*Work to be completed*: The output should consist solely of the lines running from the one that contains "permet de prévenir" through the end of the records below, copied exactly.

*Dataset entries*:

────────

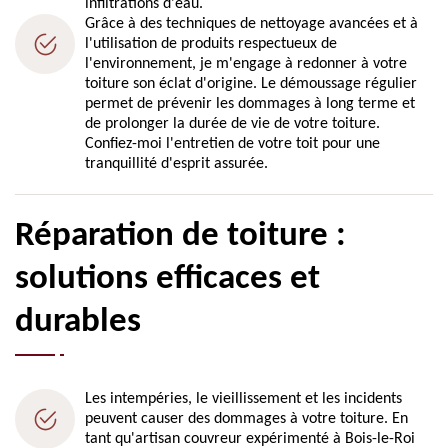
infiltrations d'eau.
Grâce à des techniques de nettoyage avancées et à
l'utilisation de produits respectueux de
l'environnement, je m'engage à redonner à votre
toiture son éclat d'origine. Le démoussage régulier
permet de prévenir les dommages à long terme et
de prolonger la durée de vie de votre toiture.
Confiez-moi l'entretien de votre toit pour une
tranquillité d'esprit assurée.
Réparation de toiture :
solutions efficaces et
durables
Les intempéries, le vieillissement et les incidents
peuvent causer des dommages à votre toiture. En
tant qu'artisan couvreur expérimenté à Bois-le-Roi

────────

*Answer for this exercise*:
permet de prévenir les dommages à long terme et
de prolonger la durée de vie de votre toiture.
Confiez-moi l'entretien de votre toit pour une
tranquillité d'esprit assurée.
Réparation de toiture :
solutions efficaces et
durables
Les intempéries, le vieillissement et les incidents
peuvent causer des dommages à votre toiture. En
tant qu'artisan couvreur expérimenté à Bois-le-Roi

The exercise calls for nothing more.